Create a Content Understanding analyzer

Completed

In most scenarios, you should consider creating and testing analyzers using the visual interface in Content Understanding Studio. However, in some cases you might want to create an analyzer by submitting a JSON definition of the schema for your desired content fields to the API.

Defining a schema for an analyzer

Analyzers are based on schemas that define the fields you want to extract or generate from a content file. At its simplest, a schema is a set of fields, which can be specified in a JSON document, as shown in this example of an analyzer definition:

{
    "description": "Simple business card",
    "baseAnalyzerId": "prebuilt-document",
    "config": {
        "returnDetails": true
    },
    "fieldSchema": {
        "fields": {
            "ContactName": {
                "type": "string",
                "method": "extract",
                "description": "Name on business card"
            },
            "EmailAddress": {
                "type": "string",
                "method": "extract",
                "description": "Email address on business card"
            }
        }
    },
    "models": {
        "completion": "gpt-4.1",
        "embedding": "text-embedding-3-large"
    }
}

This example of a custom analyzer schema is based on the pre-built document analyzer, and describes two fields that you would expect to find on a business card: ContactName and EmailAddress. Both fields are defined as string data types, and are expected to be extracted from a document (in other words, the string values are expected to exist in the document so they can be "read"; rather than being fields that can be generated by inferring information about the document). The models object specifies the generative models that the analyzer uses for processing.

Note

This example is deliberately simple, with the minimal information needed to create a working analyzer. In reality, the schema would likely include more fields of different types, and the analyzer definition would include more configuration settings. The JSON might even include a sample document. See the Azure Content Understanding API documentation for more details.

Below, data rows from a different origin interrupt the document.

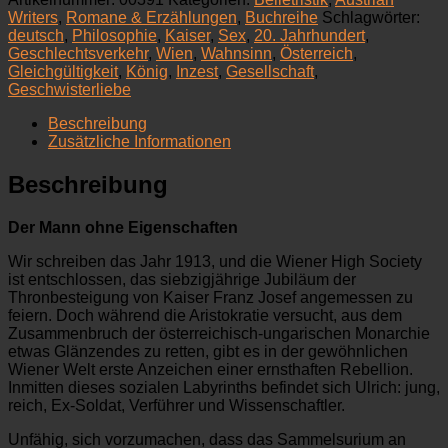
ohne
Writers
,
Romane & Erzählungen
,
Buchreihe
Schlagwörter:
Eigenschaften.
deutsch
,
Philosophie
,
Kaiser
,
Sex
,
20. Jahrhundert
,
Band
Geschlechtsverkehr
,
Wien
,
Wahnsinn
,
Österreich
,
3
Gleichgültigkeit
,
König
,
Inzest
,
Gesellschaft
,
Menge
Geschwisterliebe
Beschreibung
Zusätzliche Informationen
Beschreibung
Der Mann ohne Eigenschaften
Wir schreiben das Jahr 1913, und die Wiener High Society
ist entschlossen, das siebzigjährige Jubiläum der
Thronbesteigung von Kaiser Franz Josef angemessen zu
feiern. Doch während die Aristokratie versucht, aus dem
Zusammenbruch der österreichisch-ungarischen Monarchie
etwas Glänzendes zu retten, gibt es in der gewöhnlichen
Wiener Welt erste Anzeichen einer ernsthaften Rebellion.
Inmitten dieses sozialen Labyrinths befindet sich Ulrich: jung,
reich, Ex-Soldat, Verführer und Wissenschaftler.
Unfähig, sich vorzumachen, dass das Sammelsurium an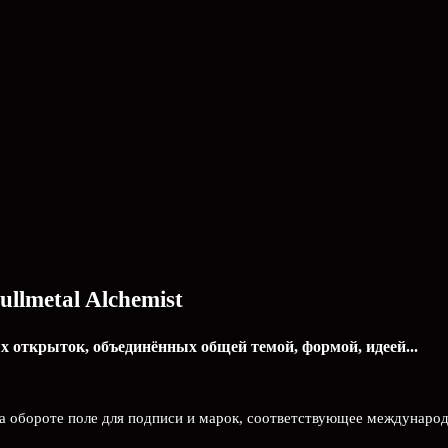
llmetal Alchemist
 открыток, объединённых общей темой, формой, идеей...
На обороте поле для подписи и марок, соответствующее междунаро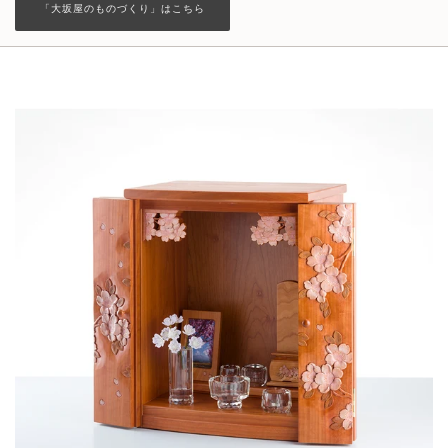
「大坂屋のものづくり」はこちら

Using the Python SDK to create an analyzer

With your analyzer definition in place, you can use the Python SDK to create the analyzer. The ContentUnderstandingClient class provides a begin_create_analyzer method that handles the asynchronous creation process for you.

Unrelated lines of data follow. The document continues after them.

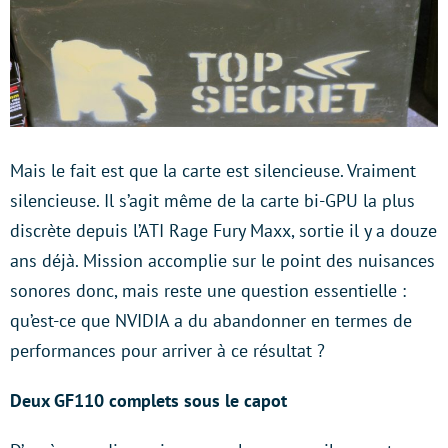
Mais le fait est que la carte est silencieuse. Vraiment
silencieuse. Il s’agit même de la carte bi-GPU la plus
discrète depuis l’ATI Rage Fury Maxx, sortie il y a douze
ans déjà. Mission accomplie sur le point des nuisances
sonores donc, mais reste une question essentielle :
qu’est-ce que NVIDIA a du abandonner en termes de
performances pour arriver à ce résultat ?
Deux GF110 complets sous le capot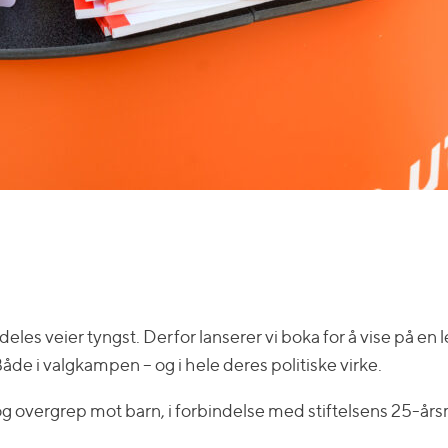
les veier tyngst. Derfor lanserer vi boka for å vise på en l
de i valgkampen – og i hele deres politiske virke.
g overgrep mot barn, i forbindelse med stiftelsens 25-årsm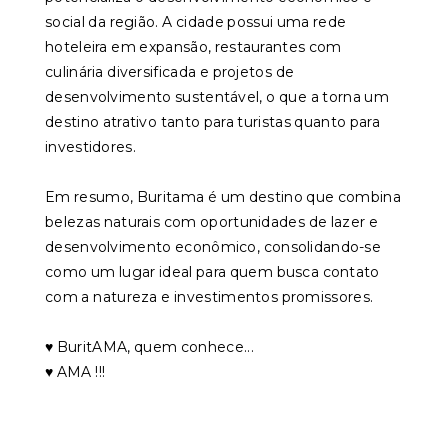
social da região. A cidade possui uma rede
hoteleira em expansão, restaurantes com
culinária diversificada e projetos de
desenvolvimento sustentável, o que a torna um
destino atrativo tanto para turistas quanto para
investidores.
Em resumo, Buritama é um destino que combina
belezas naturais com oportunidades de lazer e
desenvolvimento econômico, consolidando-se
como um lugar ideal para quem busca contato
com a natureza e investimentos promissores.
♥️ BuritAMA, quem conhece...
♥️ AMA !!!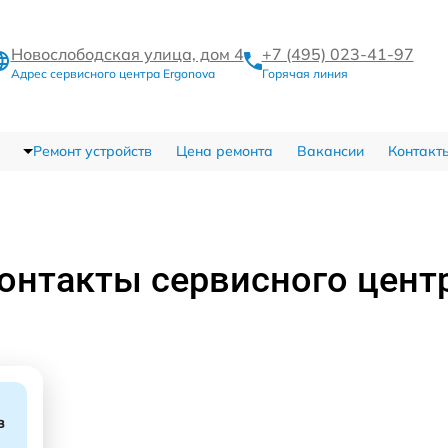
Новослободская улица, дом 4
+7 (495) 023-41-97
Адрес сервисного центра Ergonova
Горячая линия
Ремонт устройств
Цена ремонта
Вакансии
Контакт
онтакты сервисного цент
в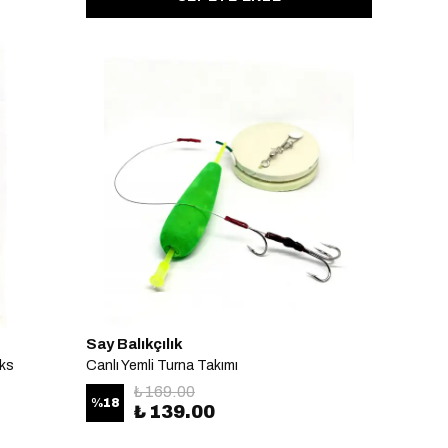
Say Balıkçılık
üks
Canlı Yemli Turna Takımı
₺ 169.00
%
18
₺ 139.00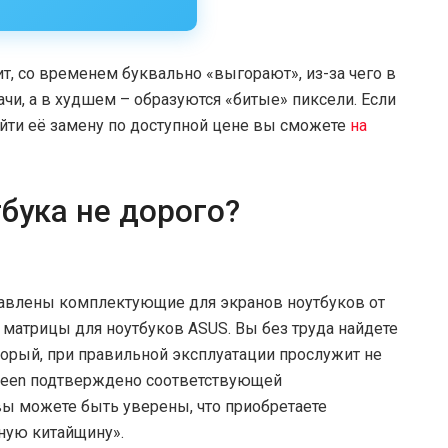
ит, со временем буквально «выгорают», из-за чего в
чи, а в худшем – образуются «битые» пиксели. Если
айти её замену по доступной цене вы сможете
на
тбука не дорого?
тавлены комплектующие для экранов ноутбуков от
 матрицы для ноутбуков ASUS. Вы без труда найдете
торый, при правильной эксплуатации прослужит не
creen подтверждено соответствующей
ы можете быть уверены, что приобретаете
ную китайщину».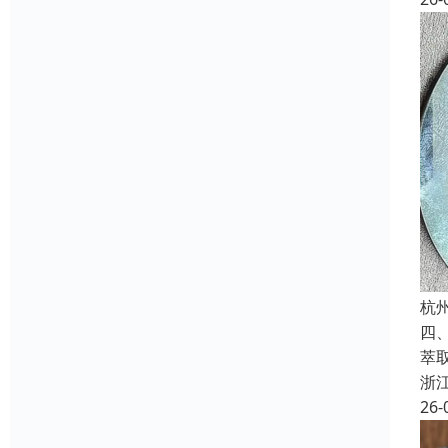
杭
四
萃
浙
26-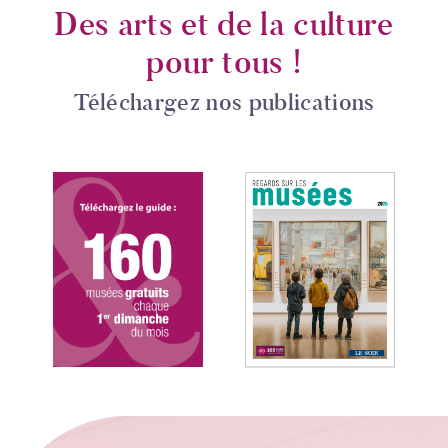
Des arts et de la culture
pour tous !
Téléchargez nos publications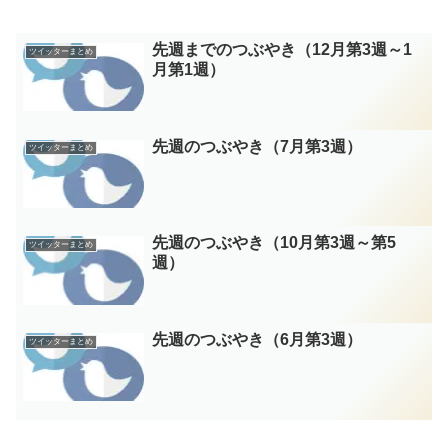
先週までのつぶやき（12月第3週～1
ツイッターまとめ
月第1週）
先週のつぶやき（7月第3週）
ツイッターまとめ
先週のつぶやき（10月第3週～第5
ツイッターまとめ
週）
先週のつぶやき（6月第3週）
ツイッターまとめ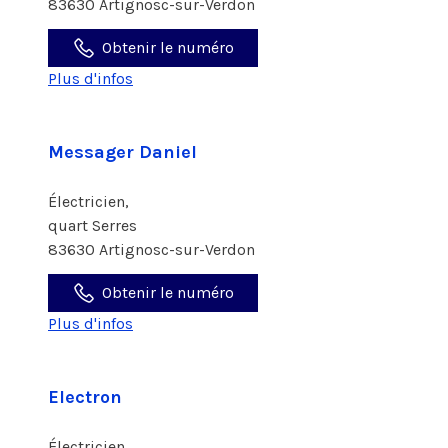
83630 Artignosc-sur-Verdon
Obtenir le numéro
Plus d'infos
Messager Daniel
Électricien,
quart Serres
83630 Artignosc-sur-Verdon
Obtenir le numéro
Plus d'infos
Electron
Électricien,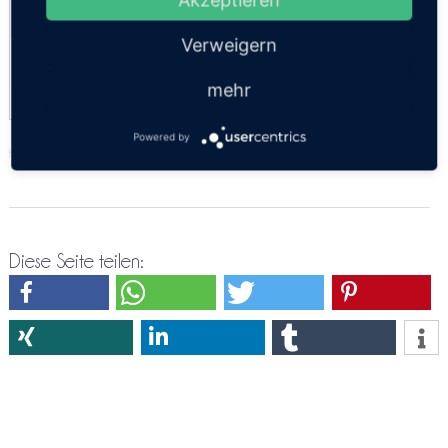
Kosten:
EUR 309.80
Dauer:
10h
Verweigern
Luxus VIP Minibus
mehr
Powered by
https://thailandsun.12go.asia/de/travel/koh-chang/Ubon Ratchathani/?z=416557
Diese Seite teilen:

from azure.ai.contentunderstanding import ContentUnderstandingClient
from azure.core.credentials import AzureKeyCredential

# Authenticate the client
endpoint = "<YOUR_ENDPOINT>"
credential = AzureKeyCredential("<YOUR_API_KEY>")
client = ContentUnderstandingClient(endpoint=endpoint, credential=credential)

# Define the analyzer
analyzer_name = "business_card_analyser"
analyzer_definition = {
    "description": "Simple business card",
    "baseAnalyzerId": "prebuilt-document",
    "config": {"returnDetails": True},
    "fieldSchema": {
        "fields": {
            "ContactName": {
                "type": "string",
                "method": "extract",
                "description": "Name on business card"
            },
            "EmailAddress": {
                "type": "string",
                "method": "extract",
                "description": "Email address on business card"
            }
        }
    },
    "models": {
        "completion": "gpt-4.1",
        "embedding": "text-embedding-3-large"
    }
}

# Create the analyzer and wait for completion
poller = client.begin_create_analyzer(analyzer_name, body=analyzer_definition)
result = poller.result()
print(f"Analyzer created: {result.analyzer_id}")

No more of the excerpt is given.